(Saved entries)
_ _ _
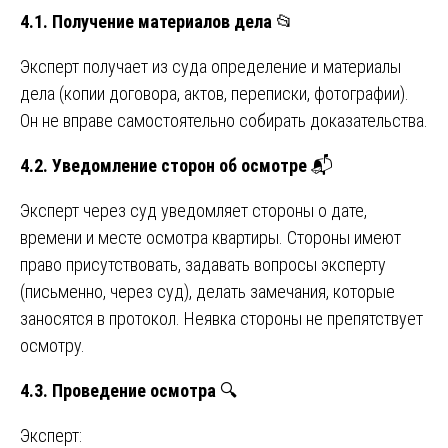
4.1. Получение материалов дела
📂
Эксперт получает из суда определение и материалы
дела (копии договора, актов, переписки, фотографии).
Он не вправе самостоятельно собирать доказательства.
4.2. Уведомление сторон об осмотре
📬
Эксперт через суд уведомляет стороны о дате,
времени и месте осмотра квартиры. Стороны имеют
право присутствовать, задавать вопросы эксперту
(письменно, через суд), делать замечания, которые
заносятся в протокол. Неявка стороны не препятствует
осмотру.
4.3. Проведение осмотра
🔍
Эксперт:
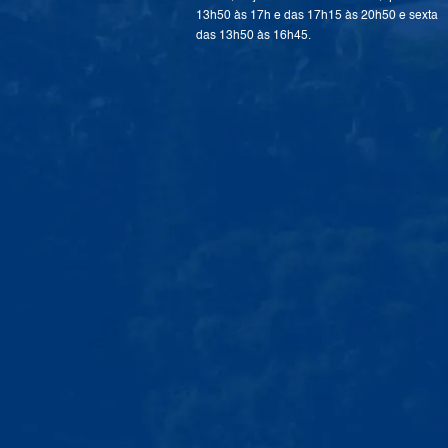
13h50 às 17h e das 17h15 às 20h50 e sexta
das 13h50 às 16h45.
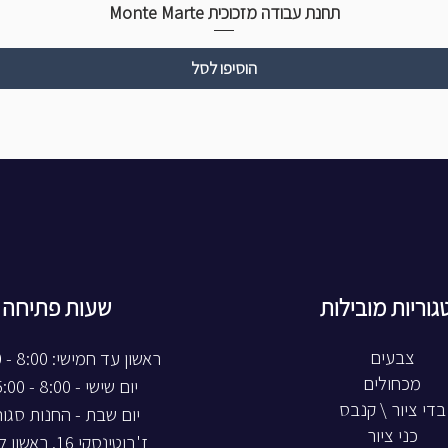
תחנת עבודה מזכוכית Monte Marte
הוסיפו לסל
גוריות מובילות
שעות פתיחה
צבעים
ראשון עד חמישי: 8:00 - 20:00
מכחולים
יום שישי - 8:00 - 15:00
בדי ציור \ קנבס
יום שבת - החנות סגו
כני ציור
ז'בוטינסקי 16, ראשון לציון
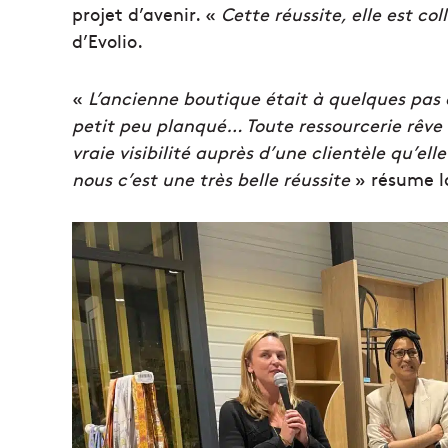
projet d’avenir. «
Cette réussite, elle est col
d’Evolio.
«
L’ancienne boutique était à quelques pas d
petit peu planqué… Toute ressourcerie rêve
vraie visibilité auprès d’une clientèle qu’e
nous c’est une très belle réussite
» résume la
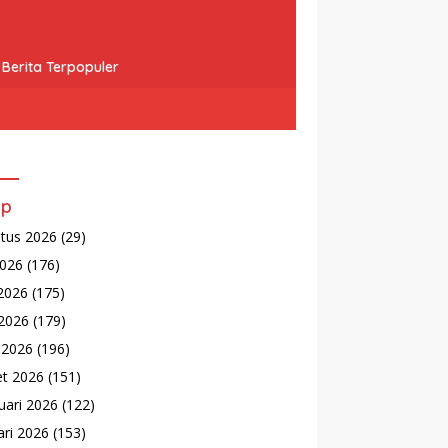
Berita Terpopuler
ip
tus 2026
(29)
2026
(176)
 2026
(175)
2026
(179)
l 2026
(196)
t 2026
(151)
uari 2026
(122)
ari 2026
(153)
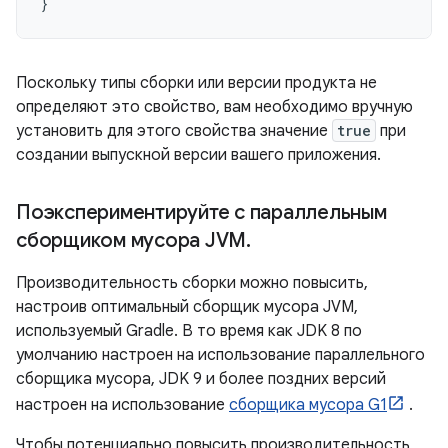
}
Поскольку типы сборки или версии продукта не
определяют это свойство, вам необходимо вручную
установить для этого свойства значение
true
при
создании выпускной версии вашего приложения.
Поэкспериментируйте с параллельным
сборщиком мусора JVM
.
Производительность сборки можно повысить,
настроив оптимальный сборщик мусора JVM,
используемый Gradle. В то время как JDK 8 по
умолчанию настроен на использование параллельного
сборщика мусора, JDK 9 и более поздних версий
настроен на использование
сборщика мусора G1
.
Чтобы потенциально повысить производительность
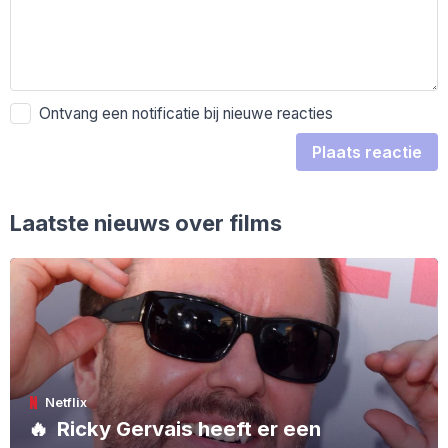
Ontvang een notificatie bij nieuwe reacties
Plaats reactie
Laatste nieuws over films
Netflix
🔥
Ricky Gervais heeft er een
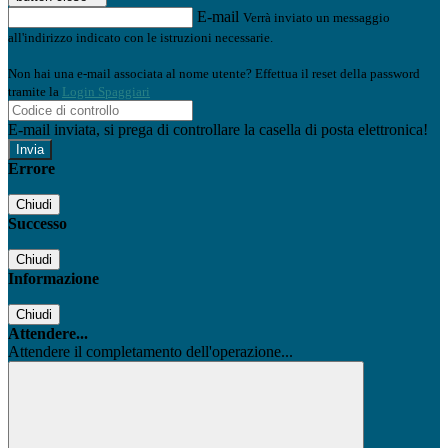
E-mail
Verrà inviato un messaggio
all'indirizzo indicato con le istruzioni necessarie.
Non hai una e-mail associata al nome utente? Effettua il reset della password
tramite la
Login Spaggiari
E-mail inviata, si prega di controllare la casella di posta elettronica!
Errore
Chiudi
Successo
Chiudi
Informazione
Chiudi
Attendere...
Attendere il completamento dell'operazione...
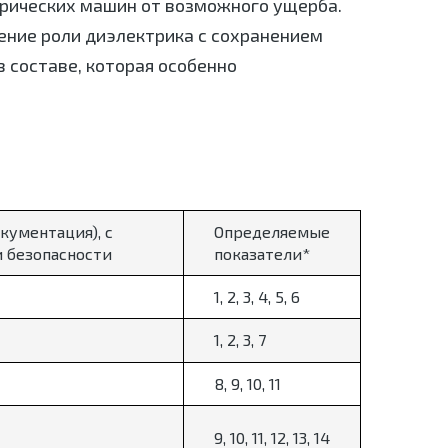
рических машин от возможного ущерба.
ение роли диэлектрика с сохранением
 составе, которая особенно
кументация), с
Определяемые
 безопасности
показатели*
1, 2, 3, 4, 5, 6
1, 2, 3, 7
8, 9, 10, 11
9, 10, 11, 12, 13, 14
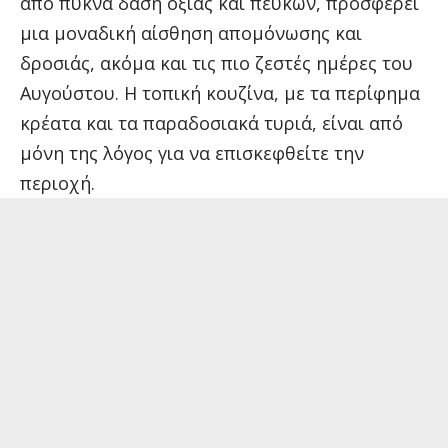
από πυκνά δάση οξιάς και πεύκων, προσφέρει
μια μοναδική αίσθηση απομόνωσης και
δροσιάς, ακόμα και τις πιο ζεστές ημέρες του
Αυγούστου. Η τοπική κουζίνα, με τα περίφημα
κρέατα και τα παραδοσιακά τυριά, είναι από
μόνη της λόγος για να επισκεφθείτε την
περιοχή.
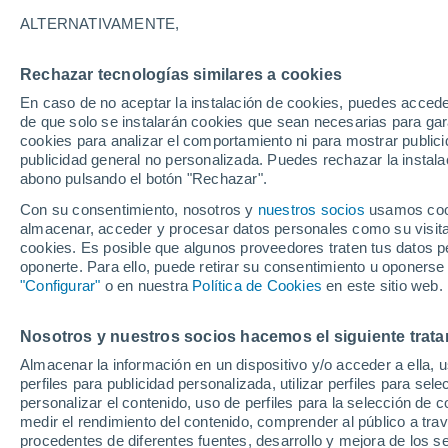
26/12/2026
28/02/2027
ALTERNATIVAMENTE,
Faltan 139 días
Rechazar tecnologías similares a cookies
En caso de no aceptar la instalación de cookies, puedes accede
Parte de nieve hoy
de que solo se instalarán cookies que sean necesarias para garan
cookies para analizar el comportamiento ni para mostrar publici
publicidad general no personalizada. Puedes rechazar la instala
Pistas por dificultad
-
1
-
-
abono pulsando el botón "Rechazar".
Con su consentimiento, nosotros y
nuestros socios
usamos cooki
almacenar, acceder y procesar datos personales como su visita e
Kilómetros esquiables
0 / 0
cookies. Es posible que algunos proveedores traten tus datos pe
oponerte. Para ello, puede retirar su consentimiento u oponerse
"Configurar"
o en nuestra
Política de Cookies
en este sitio web.
Pistas abiertas
0 / 1
Nosotros y nuestros socios hacemos el siguiente trata
Remontes
0 / 1
Almacenar la información en un dispositivo y/o acceder a ella, 
perfiles para publicidad personalizada, utilizar perfiles para sele
personalizar el contenido, uso de perfiles para la selección de c
medir el rendimiento del contenido, comprender al público a tra
procedentes de diferentes fuentes, desarrollo y mejora de los se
_ _ _
■ Task requirements ■
Set down again, word for word, the stretch of records from the line with "Parte de nieve hoy" to the line with "medir el rendimiento", both of those lines included.

■ Task answer ■
Parte de nieve hoy
de que solo se instalarán cookies que sean necesarias para garan
cookies para analizar el comportamiento ni para mostrar publici
publicidad general no personalizada. Puedes rechazar la instala
Pistas por dificultad
-
1
-
-
abono pulsando el botón "Rechazar".
Con su consentimiento, nosotros y
nuestros socios
usamos cooki
almacenar, acceder y procesar datos personales como su visita e
Kilómetros esquiables
0 / 0
cookies. Es posible que algunos proveedores traten tus datos pe
oponerte. Para ello, puede retirar su consentimiento u oponerse
"Configurar"
o en nuestra
Política de Cookies
en este sitio web.
Pistas abiertas
0 / 1
Nosotros y nuestros socios hacemos el siguiente trata
Remontes
0 / 1
Almacenar la información en un dispositivo y/o acceder a ella, 
perfiles para publicidad personalizada, utilizar perfiles para sele
personalizar el contenido, uso de perfiles para la selección de c
medir el rendimiento del contenido, comprender al público a tra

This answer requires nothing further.